Despite efforts by Japanese trade officials and passionate sommeliers, international recognition of Hokkaido’s Yamasachi remains minimal. Rebecca Lo investigates what is being done to raise its profile.
Yamasachi grapes at Tokachi Wine’s vineyards
At a Japanese External Trade Organisation (JETRO) panel discussion featuring wine from Hokkaido held during Restaurant Bar Hong Kong (RBHK) 2025, sommelier Abe Masahisa introduced the merits of a 2022 vintage of Yamasachi wine produced by Tokachi Wine.
Situated in Ikeda Town in eastern Hokkaido, Tokachi is a boutique winery and one of just 10 out of the northern Japanese island’s 73 wine producers cultivating Yamasachi, a local grape.
Yamasachi came about when Japan first began exploring cultivation of hybrid Old World grapes on its own turf. Ikeda Town was earmarked for viticulture experimentation as it boasted one of the few government-operated wineries in Japan.
After the commercial failure of French hybrid Kiyomi due to the intense labour necessary to manually tend to its vines, Ikeda Town began developing its own varietals that could withstand the extreme climatic conditions of northern Japan. Several decades and more than 20,000 crossbreeds, cultivation experiments and vinification tests later, Yamasachi emerged as the standout grape in 1978.

“It can withstand temperatures as low as -35°C, and offers excellent colour and aroma,” noted Tadashi Furuhata, chief of JETRO’s Hokkaido office. In 2006, it was officially registered as a grape variety by Japan’s Ministry of Agriculture. The grape was only officially recognised by the International Organisation of Vine and Wine (OIV) in 2020.
Despite the fact that Yamasachi boasts nearly five decades of cultivation history, most people outside of Japan’s northern island have never heard of the grape, much less tried the wine.

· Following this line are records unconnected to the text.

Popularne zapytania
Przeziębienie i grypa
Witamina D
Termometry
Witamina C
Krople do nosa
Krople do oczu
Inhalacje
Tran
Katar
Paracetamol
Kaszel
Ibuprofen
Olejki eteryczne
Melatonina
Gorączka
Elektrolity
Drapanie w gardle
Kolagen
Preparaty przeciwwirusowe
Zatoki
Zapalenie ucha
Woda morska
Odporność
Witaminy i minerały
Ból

This has, in turn, become a vicious cycle; the lack of knowledge leading to a lack of demand.
Masahisa is founder of non-profit Wine Cluster Hokkaido, which has worked to market the island’s wine over the past decade. He explained that “production is limited because the areas where Yamasachi can be cultivated are quite limited. It is often only introduced in colder regions of Hokkaido where grapes like Kerner or Pinot Noir cannot grow. Additionally, most wineries in Hokkaido have little to no experience in vinifying Yamasachi.”
Abe Masahisa at Restaurant Bar HK 2025 in HKCEC. Photo by Rebecca Lo
But he was optimistic about its potential. “In colder regions, Yamasachi could be used to produce sparkling wines in the Blanc de Noirs style; ice wine; or even vin de liqueur,” he said. “In warmer areas, if grown to full ripeness, it has the potential to become a rich and powerful red wine. In the context of climate change, I believe Yamasachi’s inherent resilience derived from its wild grape ancestry and its naturally high acidity could become major advantages. There’s a wide range of possibilities for this varietal.”

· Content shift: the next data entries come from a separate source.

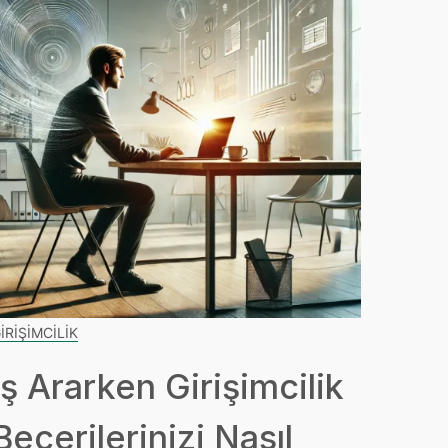
IRIŞIMCILIK
İş Ararken Girişimcilik
Becerilerinizi Nasıl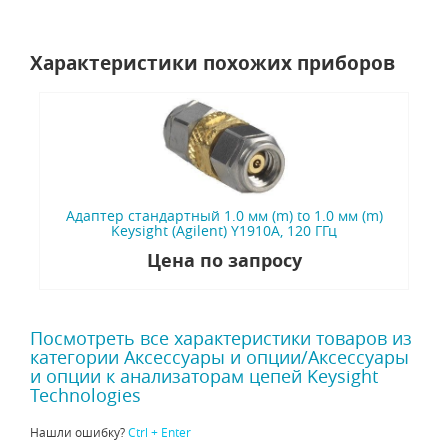
Характеристики похожих приборов
Адаптер стандартный 1.0 мм (m) to 1.0 мм (m)
Keysight (Agilent) Y1910A, 120 ГГц
Цена по запросу
Посмотреть все характеристики товаров из
категории Аксессуары и опции/Аксессуары
и опции к анализаторам цепей Keysight
Technologies
Нашли ошибку?
Ctrl + Enter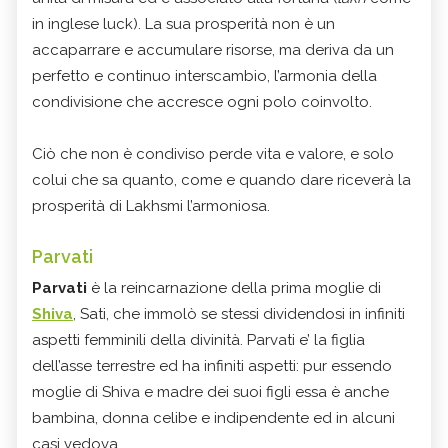
in inglese luck). La sua prosperità non è un
accaparrare e accumulare risorse, ma deriva da un
perfetto e continuo interscambio, l’armonia della
condivisione che accresce ogni polo coinvolto.
Ciò che non è condiviso perde vita e valore, e solo
colui che sa quanto, come e quando dare riceverà la
prosperità di Lakhsmi l’armoniosa.
Parvati
Parvati
è la reincarnazione della prima moglie di
Shiva
, Sati, che immolò se stessi dividendosi in infiniti
aspetti femminili della divinità. Parvati e’ la figlia
dell’asse terrestre ed ha infiniti aspetti: pur essendo
moglie di Shiva e madre dei suoi figli essa è anche
bambina, donna celibe e indipendente ed in alcuni
casi vedova.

Efforts have been made to raise awareness of the grape and its wines, but it remains little-known outside of Hokkaido.
JETRO has been working closely with advocates such as Masahisa to spread the possibilities of Yamasachi internationally. “We have been conducting initiatives over the past three years aimed at expanding overseas market access and increasing international awareness,” said Furuhata.
But with production so small, and Yamasachi-producing wineries tending to be small, this can be a challenge. “While it would be ideal for wineries to promote and sell their products directly overseas, this is often difficult in Hokkaido where many producers are small scale boutique wineries,” Furuhata explained.
After concentrated efforts in 2024 promoting the grape and other Hokkaido wines in Singapore, JETRO shifted its focus to Hong Kong late in the same year. Along with its presence at RBHK 2025, its endeavours included Hokkaido winery tours for Hong Kong sommeliers and importers along with tastings and meetings for on-trade at Club Batard and Ando.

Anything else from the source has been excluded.